### ABOUT THIS EXERCISE:
For this exercise, retype every record below exactly and keep the pictures out.

↓

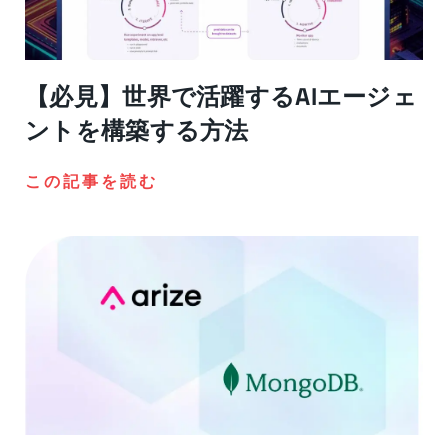
【必見】世界で活躍するAIエージェ
ントを構築する方法
この記事を読む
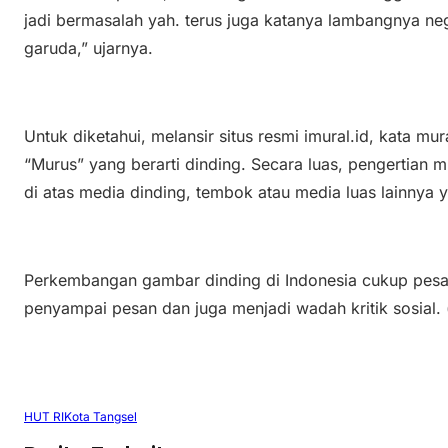
jadi bermasalah yah. terus juga katanya lambangnya n
garuda,” ujarnya.
Untuk diketahui, melansir situs resmi imural.id, kata mura
“Murus” yang berarti dinding. Secara luas, pengertian
di atas media dinding, tembok atau media luas lainnya 
Perkembangan gambar dinding di Indonesia cukup pesat, 
penyampai pesan dan juga menjadi wadah kritik sosial. (
HUT RI
Kota Tangsel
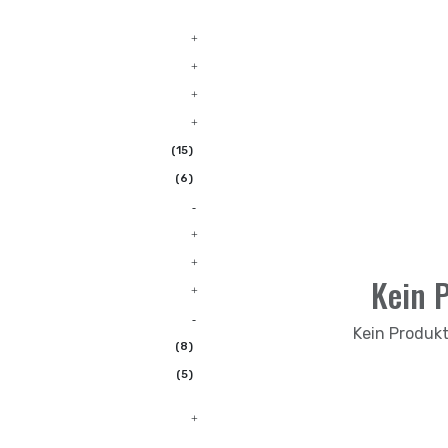
(15)
(6)
Kein P
Kein Produkt 
(8)
(5)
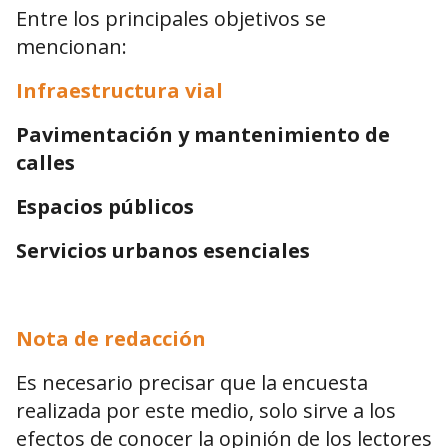
Entre los principales objetivos se
mencionan:
Infraestructura vial
Pavimentación y mantenimiento de
calles
Espacios públicos
Servicios urbanos esenciales
Nota de redacción
Es necesario precisar que la encuesta
realizada por este medio, solo sirve a los
efectos de conocer la opinión de los lectores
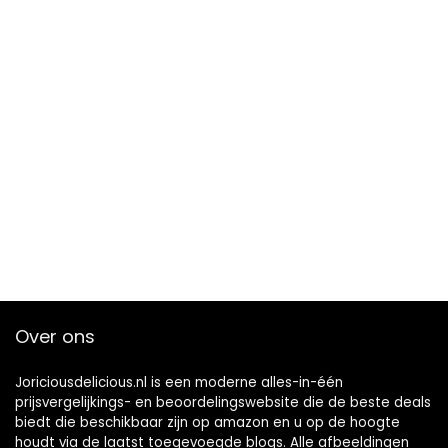
Over ons
Joriciousdelicious.nl is een moderne alles-in-één
prijsvergelijkings- en beoordelingswebsite die de beste deals
biedt die beschikbaar zijn op amazon en u op de hoogte
houdt via de laatst toegevoegde blogs. Alle afbeeldingen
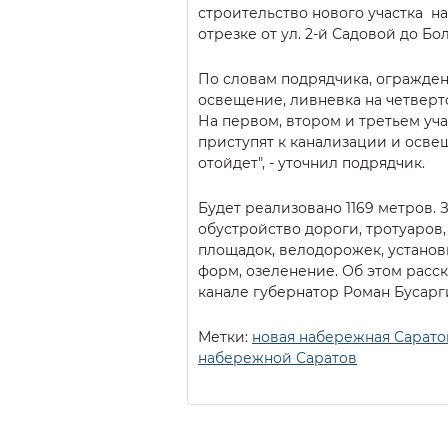
строительство нового участка н
отрезке от ул. 2-й Садовой до Б
По словам подрядчика, огражден
освещение, ливневка на четверто
На первом, втором и третьем уч
приступят к канализации и освещ
отойдет", - уточнил подрядчик.
Будет реализовано 1169 метров.
обустройство дороги, тротуаров
площадок, велодорожек, установ
форм, озеленение. Об этом расск
канале губернатор Роман Бусарг
Метки:
новая набережная Сарато
набережной Саратов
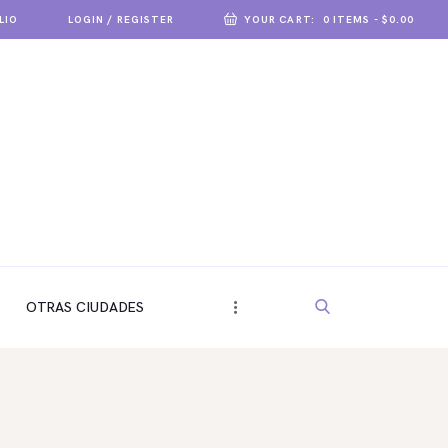
LIO
LOGIN / REGISTER
YOUR CART:
0 ITEMS
-
$0.00
OTRAS CIUDADES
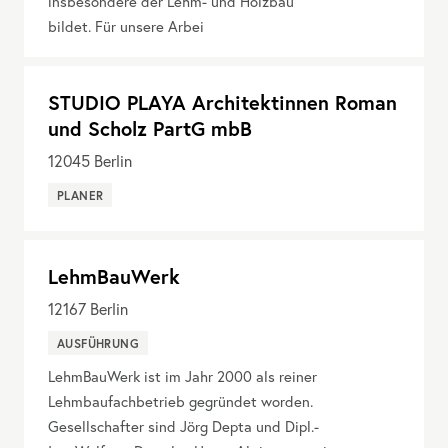
insbesondere der Lehm- und Holzbau
bildet. Für unsere Arbei
STUDIO PLAYA Architektinnen Roman
und Scholz PartG mbB
12045
Berlin
PLANER
LehmBauWerk
12167
Berlin
AUSFÜHRUNG
LehmBauWerk ist im Jahr 2000 als reiner
Lehmbaufachbetrieb gegründet worden.
Gesellschafter sind Jörg Depta und Dipl.-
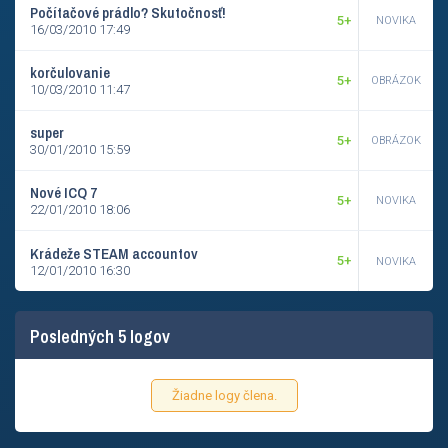
Počítačové prádlo? Skutočnosť!
5+
NOVIKA
16/03/2010 17:49
korčulovanie
5+
OBRÁZOK
10/03/2010 11:47
super
5+
OBRÁZOK
30/01/2010 15:59
Nové ICQ 7
5+
NOVIKA
22/01/2010 18:06
Krádeže STEAM accountov
5+
NOVIKA
12/01/2010 16:30
Posledných 5 logov
Žiadne logy člena.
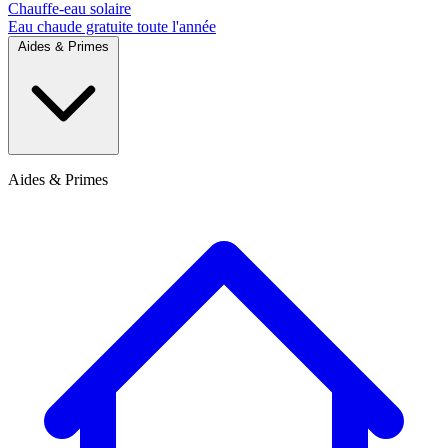
Chauffe-eau solaire
Eau chaude gratuite toute l'année
Aides & Primes
Aides & Primes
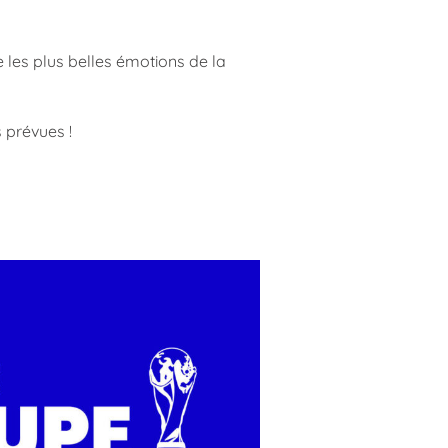
 les plus belles émotions de la
s prévues !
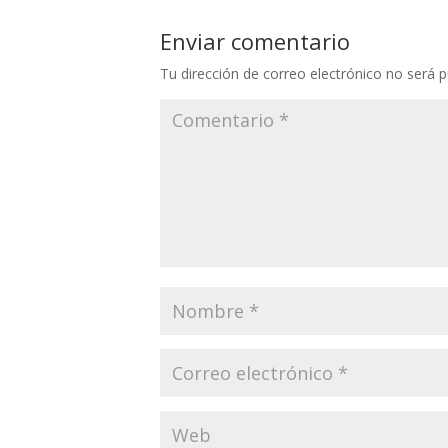
Enviar comentario
Tu dirección de correo electrónico no será p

↑

### EXPECTED ANSWER:
【必見】世界で活躍するAIエージェ
ントを構築する方法
この記事を読む
jadi bermasalah yah. terus juga katanya lambangnya n
garuda,” ujarnya.
Untuk diketahui, melansir situs resmi imural.id, kata mura
“Murus” yang berarti dinding. Secara luas, pengertian
di atas media dinding, tembok atau media luas lainnya 
Perkembangan gambar dinding di Indonesia cukup pesat, 
penyampai pesan dan juga menjadi wadah kritik sosial. (
HUT RI
Kota Tangsel
(15)
(6)
Kein P
Kein Produkt 
(8)
(5)
Entre los principales objetivos se
mencionan:
Infraestructura vial
Pavimentación y mantenimiento de
calles
Espacios públicos
Servicios urbanos esenciales
Nota de redacción
Es necesario precisar que la encuesta
realizada por este medio, solo sirve a los
efectos de conocer la opinión de los lectores
Over ons
Joriciousdelicious.nl is een moderne alles-in-één
prijsvergelijkings- en beoordelingswebsite die de beste deals
biedt die beschikbaar zijn op amazon en u op de hoogte
houdt via de laatst toegevoegde blogs. Alle afbeeldingen
строительство нового участка н
отрезке от ул. 2-й Садовой до Б
По словам подрядчика, огражден
освещение, ливневка на четверто
На первом, втором и третьем уч
приступят к канализации и освещ
отойдет", - уточнил подрядчик.
Будет реализовано 1169 метров.
обустройство дороги, тротуаров
площадок, велодорожек, установ
форм, озеленение. Об этом расск
канале губернатор Роман Бусарг
Метки:
новая набережная Сарато
набережной Саратов
LIO
LOGIN / REGISTER
YOUR CART:
0 ITEMS
-
$0.00
OTRAS CIUDADES
insbesondere der Lehm- und Holzbau
bildet. Für unsere Arbei
STUDIO PLAYA Architektinnen Roman
und Scholz PartG mbB
12045
Berlin
PLANER
LehmBauWerk
12167
Berlin
AUSFÜHRUNG
LehmBauWerk ist im Jahr 2000 als reiner
Lehmbaufachbetrieb gegründet worden.
Gesellschafter sind Jörg Depta und Dipl.-
Počítačové prádlo? Skutočnosť!
5+
NOVIKA
16/03/2010 17:49
korčulovanie
5+
OBRÁZOK
10/03/2010 11:47
super
5+
OBRÁZOK
30/01/2010 15:59
Nové ICQ 7
5+
NOVIKA
22/01/2010 18:06
Krádeže STEAM accountov
5+
NOVIKA
12/01/2010 16:30
Posledných 5 logov
Žiadne logy člena.
Chauffe-eau solaire
Eau chaude gratuite toute l'année
Aides & Primes
Aides & Primes
 les plus belles émotions de la
s prévues !
Enviar comentario
Tu dirección de correo electrónico no será p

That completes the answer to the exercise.